## EXERCISE AIM
Please write out the lines of the data exactly, beginning with the first and ending with the line containing "Decreto-Legge convertito con"; leave the pictures behind.

Recorded data:
•••••

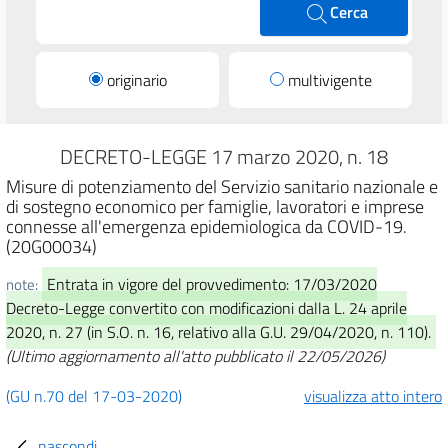
Cerca
originario
multivigente
DECRETO-LEGGE 17 marzo 2020, n. 18
Misure di potenziamento del Servizio sanitario nazionale e
di sostegno economico per famiglie, lavoratori e imprese
connesse all'emergenza epidemiologica da COVID-19.
(20G00034)
Entrata in vigore del provvedimento: 17/03/2020
note:
Decreto-Legge convertito con modificazioni dalla L. 24 aprile
2020, n. 27 (in S.O. n. 16, relativo alla G.U. 29/04/2020, n. 110).
(Ultimo aggiornamento all'atto pubblicato il 22/05/2026)
(GU n.70 del 17-03-2020)
visualizza atto intero
nascondi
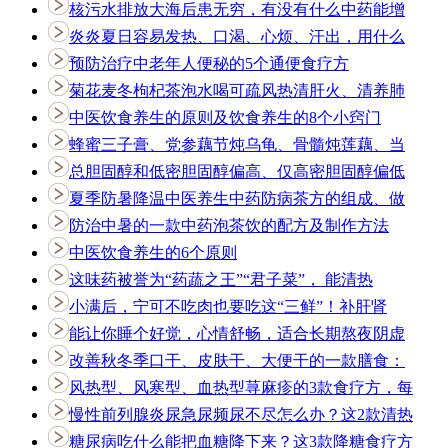
核污水排放大海后患无穷，有没有什么中药能增
炎炎夏日容易发热、口渴、心烦、汗出，用什么
预防治疗中老年人便秘的5个通便食疗方
菊花麦冬枸杞茶泡水喝可疏风热清肝火、清养肺
中医饮食养生的原则及饮食养生的8个小窍门
蜂蜜三子膏、党参藕节炖乌龟、骨髓炖莲藕、当
总胆固醇和低密胆固醇偏高、仅高密胆固醇偏低
夏季防暑降温中医养生中药防病茶方的组成、做
防治中暑的一款中药泡茶饮的配方及制作方法
中医饮食养生的6个原则
这味药被誉为“药蔬之王”“君子菜”， 能清热
小满后，宁可不吃肉也要吃这“三鲜”！补肝肾
能让你睡个好觉，心情舒畅，适合长期熬夜阴虚
改善秋冬季口干、皮肤干、大便干的一款膳食：
风热型、风寒型、血热型荨麻疹的3款食疗方，每
慢性前列腺炎尿急尿频尿不尽怎么办？这2款清热
糖尿病吃什么能把血糖降下来？这3款降糖食疗方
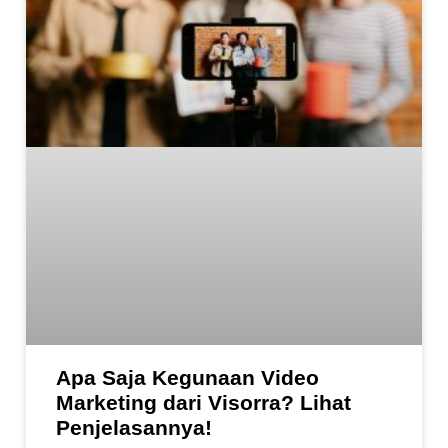
Apa Saja Kegunaan Video
Marketing dari Visorra? Lihat
Penjelasannya!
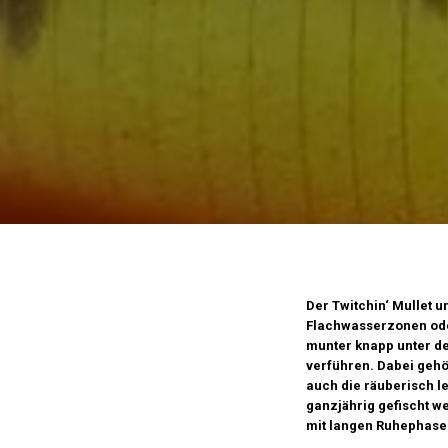
Der Twitchin‘ Mullet 
Flachwasserzonen ode
munter knapp unter d
verführen. Dabei gehö
auch die räuberisch l
ganzjährig gefischt w
mit langen Ruhephasen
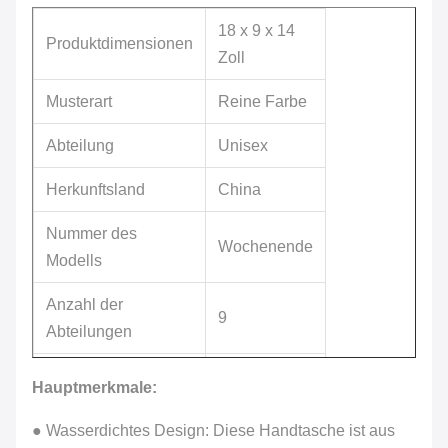
18 x 9 x 14
Produktdimensionen
Zoll
Musterart
Reine Farbe
Abteilung
Unisex
Herkunftsland
China
Nummer des
Wochenende
Modells
Anzahl der
9
Abteilungen
Gewicht des Artikels
2.6 Pfund
Hauptmerkmale:
Gesamtkapazität
9 Liter
● Wasserdichtes Design: Diese Handtasche ist aus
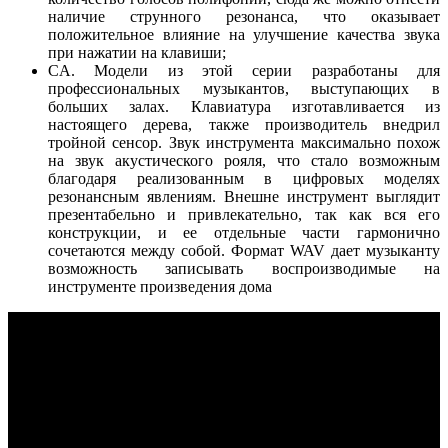
наличие струнного резонанса, что оказывает
положительное влияние на улучшение качества звука
при нажатии на клавиши;
CA. Модели из этой серии разработаны для
профессиональных музыкантов, выступающих в
больших залах. Клавиатура изготавливается из
настоящего дерева, также производитель внедрил
тройной сенсор. Звук инструмента максимально похож
на звук акустического рояля, что стало возможным
благодаря реализованным в цифровых моделях
резонансным явлениям. Внешне инструмент выглядит
презентабельно и привлекательно, так как вся его
конструкции, и ее отдельные части гармонично
сочетаются между собой. Формат WAV дает музыканту
возможность записывать воспроизводимые на
инструменте произведения дома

•••••

## ANSWER
Cerca
originario
multivigente
DECRETO-LEGGE 17 marzo 2020, n. 18
Misure di potenziamento del Servizio sanitario nazionale e
di sostegno economico per famiglie, lavoratori e imprese
connesse all'emergenza epidemiologica da COVID-19.
(20G00034)
Entrata in vigore del provvedimento: 17/03/2020
note:
Decreto-Legge convertito con modificazioni dalla L. 24 aprile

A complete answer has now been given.